AIM OF THE TASK — Check every line of the following material for the word "Maisonneuve", then say how many have it, with no other words.
#####
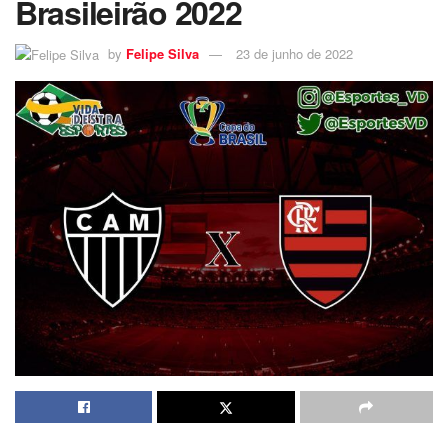
Brasileirão 2022
by
Felipe Silva
23 de junho de 2022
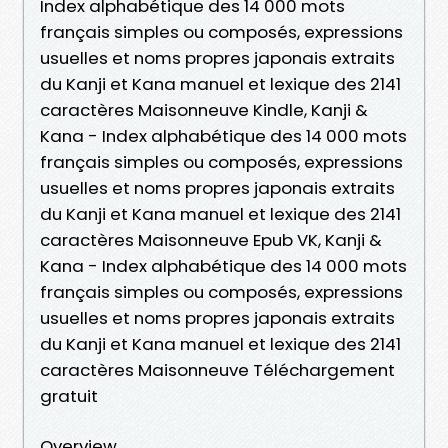
Index alphabétique des 14 000 mots
français simples ou composés, expressions
usuelles et noms propres japonais extraits
du Kanji et Kana manuel et lexique des 2141
caractères Maisonneuve Kindle, Kanji &
Kana - Index alphabétique des 14 000 mots
français simples ou composés, expressions
usuelles et noms propres japonais extraits
du Kanji et Kana manuel et lexique des 2141
caractères Maisonneuve Epub VK, Kanji &
Kana - Index alphabétique des 14 000 mots
français simples ou composés, expressions
usuelles et noms propres japonais extraits
du Kanji et Kana manuel et lexique des 2141
caractères Maisonneuve Téléchargement
gratuit
Overview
#####
TASK SOLUTION — 3